** Opening Exercise data block **

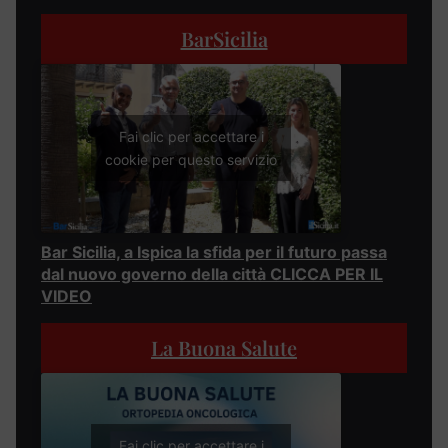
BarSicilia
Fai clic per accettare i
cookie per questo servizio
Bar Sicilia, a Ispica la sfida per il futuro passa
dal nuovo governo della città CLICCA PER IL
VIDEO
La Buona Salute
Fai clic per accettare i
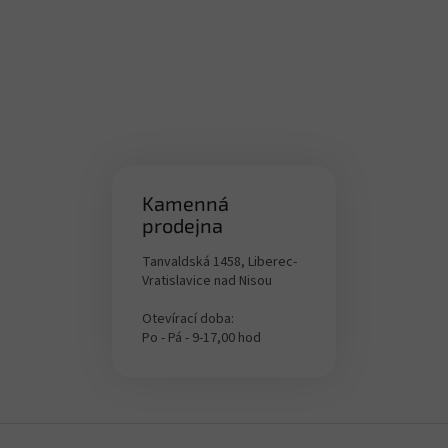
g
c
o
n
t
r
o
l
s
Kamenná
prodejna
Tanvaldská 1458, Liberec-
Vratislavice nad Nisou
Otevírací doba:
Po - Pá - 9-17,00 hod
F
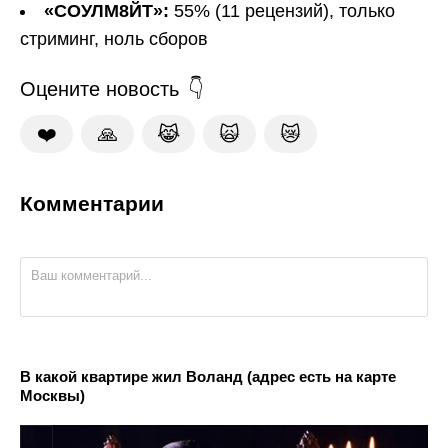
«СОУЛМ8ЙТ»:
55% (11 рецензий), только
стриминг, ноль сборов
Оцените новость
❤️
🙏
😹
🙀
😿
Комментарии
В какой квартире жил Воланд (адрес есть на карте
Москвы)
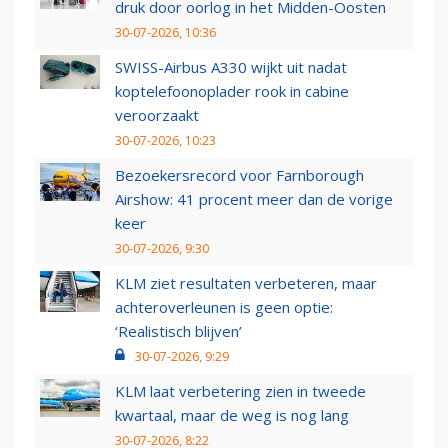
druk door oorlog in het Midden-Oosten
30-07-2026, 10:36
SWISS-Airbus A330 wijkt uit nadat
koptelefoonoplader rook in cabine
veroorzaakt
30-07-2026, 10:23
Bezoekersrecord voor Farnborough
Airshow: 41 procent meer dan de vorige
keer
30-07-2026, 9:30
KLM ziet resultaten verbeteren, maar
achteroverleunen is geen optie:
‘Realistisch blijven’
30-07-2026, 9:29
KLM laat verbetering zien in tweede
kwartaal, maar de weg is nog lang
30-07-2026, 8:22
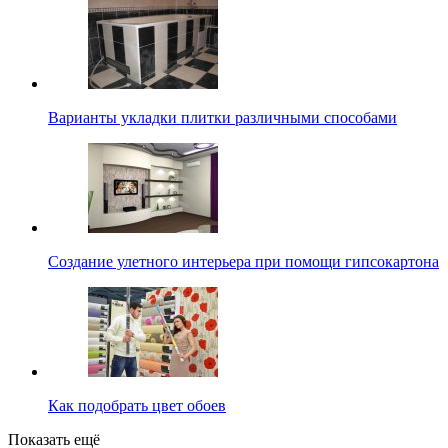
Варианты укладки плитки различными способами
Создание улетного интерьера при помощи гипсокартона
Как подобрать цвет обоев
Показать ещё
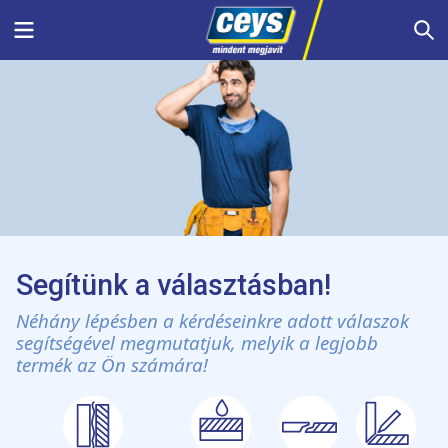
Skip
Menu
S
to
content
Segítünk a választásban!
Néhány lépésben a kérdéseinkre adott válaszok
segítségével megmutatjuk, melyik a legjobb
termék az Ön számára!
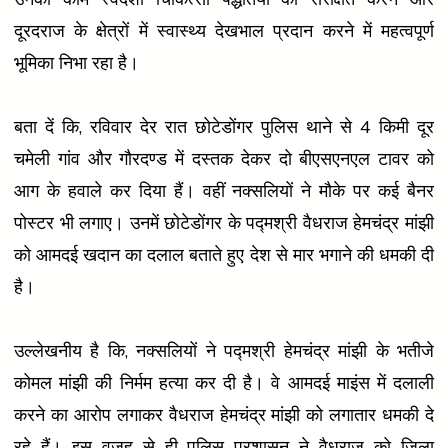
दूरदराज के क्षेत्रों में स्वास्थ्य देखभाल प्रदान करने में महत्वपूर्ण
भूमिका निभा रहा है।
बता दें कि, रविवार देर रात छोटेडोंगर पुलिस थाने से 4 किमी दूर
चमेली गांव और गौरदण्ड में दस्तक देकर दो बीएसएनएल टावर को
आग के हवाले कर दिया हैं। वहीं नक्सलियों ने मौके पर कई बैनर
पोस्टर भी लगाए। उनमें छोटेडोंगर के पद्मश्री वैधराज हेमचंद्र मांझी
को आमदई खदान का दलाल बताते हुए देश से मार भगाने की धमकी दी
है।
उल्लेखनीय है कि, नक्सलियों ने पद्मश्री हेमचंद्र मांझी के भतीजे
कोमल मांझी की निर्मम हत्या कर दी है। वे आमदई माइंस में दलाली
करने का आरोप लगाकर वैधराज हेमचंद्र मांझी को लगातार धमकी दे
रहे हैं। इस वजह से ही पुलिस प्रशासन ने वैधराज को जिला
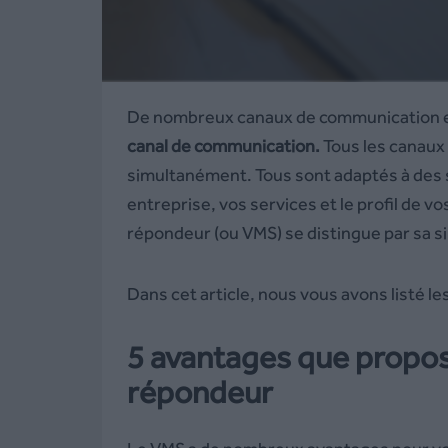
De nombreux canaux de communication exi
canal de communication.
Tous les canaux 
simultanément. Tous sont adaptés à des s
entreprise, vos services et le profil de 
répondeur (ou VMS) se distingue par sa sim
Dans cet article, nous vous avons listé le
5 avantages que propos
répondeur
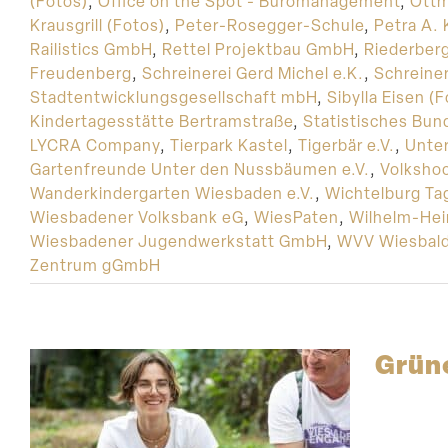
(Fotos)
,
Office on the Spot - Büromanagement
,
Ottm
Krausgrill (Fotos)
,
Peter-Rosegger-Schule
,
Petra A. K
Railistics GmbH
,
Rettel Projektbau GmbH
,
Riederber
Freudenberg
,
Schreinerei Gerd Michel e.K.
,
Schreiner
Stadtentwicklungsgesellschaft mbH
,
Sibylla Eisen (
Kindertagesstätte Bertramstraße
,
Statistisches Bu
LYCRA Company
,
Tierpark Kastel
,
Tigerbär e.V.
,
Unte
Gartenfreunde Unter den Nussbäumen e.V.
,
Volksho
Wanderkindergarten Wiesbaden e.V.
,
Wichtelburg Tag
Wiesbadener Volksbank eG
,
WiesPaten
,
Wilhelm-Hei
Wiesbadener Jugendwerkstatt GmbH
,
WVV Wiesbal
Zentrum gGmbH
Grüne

** Closing Exercise data block **

__Aim of the exercise__: Scan the entries for lines holding the string "maar", then copy every one of them.

__Solution to the exercise__:
KLM ziet resultaten verbeteren, maar
kwartaal, maar de weg is nog lang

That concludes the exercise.